Tempo em que a família representava o teto, a segurança, o conforto, o agasalho e o amor. Os filhos menores orbitavam ao redor dos pais e estes faziam a programação do dia para onde ir, vestir, sem opção para recusar; as filhas quando muito saiam sozinhas apenas acompanhadas com as primas para passeios em lugares públicos e não muito longe de casa; já os filhos homens quando crianças tinham liberdade de brincar na casa de uma ou outra tia com os primos e sob a vigilância constante da mãe, posteriormente, quando começava a aparecer os pelos da barba a liberdade era um pouco maior porque poderia sair com amigos que os pais bem conheciam mas sempre com hora marcada para retornar à casa.
E ai que chegasse atrasado. Sermão com certeza, cara feia e muita cobrança. As famílias cultivavam mais ou menos o mesmo hábito, mudava apenas a aparência da casa de morada, a condição financeira de um para outro clã, porque no mais as preocupações do cotidiano se igualavam com a certeza de que os problemas sempre entravam por portas diferentes. Todas as famílias carregavam seus próprios problemas.
Tal qual ocorre hoje em dia em que só mudam os atores e os cenários. Pois bem, retornando ao passado e lembrando do dia de domingo, as vezes até no sábado à noite, uma distração que as famílias cultivavam era estacionar o carro na Rua XV de Novembro, onde todos permaneciam dentro dele, com os vidros semi abertos, só para apreciar o movimento de pedestres nas calçadas que serviam de comentários e comparações, pelo modo de trajar, andar, se comportar e até com críticas sobre a saia curta de uma moça ou de uma senhora, o decote ou o excesso de maquilagem usada no rosto.

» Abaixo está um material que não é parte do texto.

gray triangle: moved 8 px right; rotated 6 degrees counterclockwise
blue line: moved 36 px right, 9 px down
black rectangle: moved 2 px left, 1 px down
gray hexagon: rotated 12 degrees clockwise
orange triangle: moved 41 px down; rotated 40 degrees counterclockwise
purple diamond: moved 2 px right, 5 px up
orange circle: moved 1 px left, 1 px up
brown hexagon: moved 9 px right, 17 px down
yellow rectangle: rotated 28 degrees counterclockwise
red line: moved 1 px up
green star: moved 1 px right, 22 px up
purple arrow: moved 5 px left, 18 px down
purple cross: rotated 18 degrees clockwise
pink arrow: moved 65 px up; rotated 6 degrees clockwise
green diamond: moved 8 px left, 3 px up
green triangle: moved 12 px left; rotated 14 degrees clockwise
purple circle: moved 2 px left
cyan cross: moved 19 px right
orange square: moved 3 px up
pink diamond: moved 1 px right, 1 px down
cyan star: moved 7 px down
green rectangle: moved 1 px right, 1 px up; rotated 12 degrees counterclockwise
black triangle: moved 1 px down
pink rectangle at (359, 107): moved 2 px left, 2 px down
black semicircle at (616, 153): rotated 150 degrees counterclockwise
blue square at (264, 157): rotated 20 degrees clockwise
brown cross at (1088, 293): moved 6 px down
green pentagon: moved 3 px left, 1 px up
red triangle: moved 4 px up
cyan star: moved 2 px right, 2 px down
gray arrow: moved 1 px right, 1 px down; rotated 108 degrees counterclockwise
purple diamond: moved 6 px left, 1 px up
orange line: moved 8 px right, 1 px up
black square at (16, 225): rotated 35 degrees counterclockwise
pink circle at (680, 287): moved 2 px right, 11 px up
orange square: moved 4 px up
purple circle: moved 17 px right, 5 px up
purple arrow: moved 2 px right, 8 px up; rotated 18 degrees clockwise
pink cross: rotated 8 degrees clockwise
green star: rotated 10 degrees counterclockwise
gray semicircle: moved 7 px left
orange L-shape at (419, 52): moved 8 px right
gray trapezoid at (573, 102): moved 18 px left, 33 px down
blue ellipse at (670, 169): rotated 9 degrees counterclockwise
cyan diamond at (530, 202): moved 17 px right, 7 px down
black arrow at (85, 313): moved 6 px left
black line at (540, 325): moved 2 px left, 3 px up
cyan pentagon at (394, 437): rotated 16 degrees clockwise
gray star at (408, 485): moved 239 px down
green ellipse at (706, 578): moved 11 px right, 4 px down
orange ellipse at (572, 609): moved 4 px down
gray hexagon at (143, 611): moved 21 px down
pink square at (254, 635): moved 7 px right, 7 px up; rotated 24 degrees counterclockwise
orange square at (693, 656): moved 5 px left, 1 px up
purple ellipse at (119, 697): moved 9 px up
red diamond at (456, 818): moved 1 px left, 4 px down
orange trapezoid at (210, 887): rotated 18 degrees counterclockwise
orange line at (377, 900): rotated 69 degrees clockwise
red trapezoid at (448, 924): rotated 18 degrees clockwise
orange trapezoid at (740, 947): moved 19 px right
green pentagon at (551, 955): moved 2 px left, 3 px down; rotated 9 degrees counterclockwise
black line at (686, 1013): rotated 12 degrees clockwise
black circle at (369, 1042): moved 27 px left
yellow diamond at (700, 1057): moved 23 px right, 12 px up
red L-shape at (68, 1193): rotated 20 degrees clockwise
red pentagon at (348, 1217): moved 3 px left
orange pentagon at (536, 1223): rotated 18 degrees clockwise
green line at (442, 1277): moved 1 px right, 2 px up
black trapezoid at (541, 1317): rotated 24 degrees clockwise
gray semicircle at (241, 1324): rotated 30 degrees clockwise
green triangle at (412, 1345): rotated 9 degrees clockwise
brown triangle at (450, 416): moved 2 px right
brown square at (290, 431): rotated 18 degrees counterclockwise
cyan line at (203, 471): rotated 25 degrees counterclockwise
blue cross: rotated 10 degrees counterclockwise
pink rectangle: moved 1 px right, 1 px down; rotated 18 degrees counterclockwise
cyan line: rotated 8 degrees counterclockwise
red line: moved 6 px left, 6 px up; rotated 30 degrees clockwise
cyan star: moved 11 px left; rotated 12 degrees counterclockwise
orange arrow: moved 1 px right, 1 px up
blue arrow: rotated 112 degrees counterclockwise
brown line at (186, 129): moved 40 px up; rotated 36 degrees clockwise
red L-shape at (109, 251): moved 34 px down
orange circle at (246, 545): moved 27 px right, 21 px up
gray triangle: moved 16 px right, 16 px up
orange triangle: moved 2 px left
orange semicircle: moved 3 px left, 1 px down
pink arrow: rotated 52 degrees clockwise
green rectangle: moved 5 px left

E não passava nada desapercebido quando o alvo era uma mulher porque até o salto alto de seu sapato dava um bom caldo de ironias. As moçoilas família apenas confrontavam os rapazes bem afeiçoados que passavam sozinhos ou em bando mas só comentavam sobre a roupa que um ou outro usava e nada mais.
Os automóveis só desocupavam as áreas de estacionamento depois que terminavam as sessões dos Cines Opera, Avenida, Palácio e Ritz, todos localizado próximos uns dos outros na mesma via pública, pois quando aumentava o número de pedestres.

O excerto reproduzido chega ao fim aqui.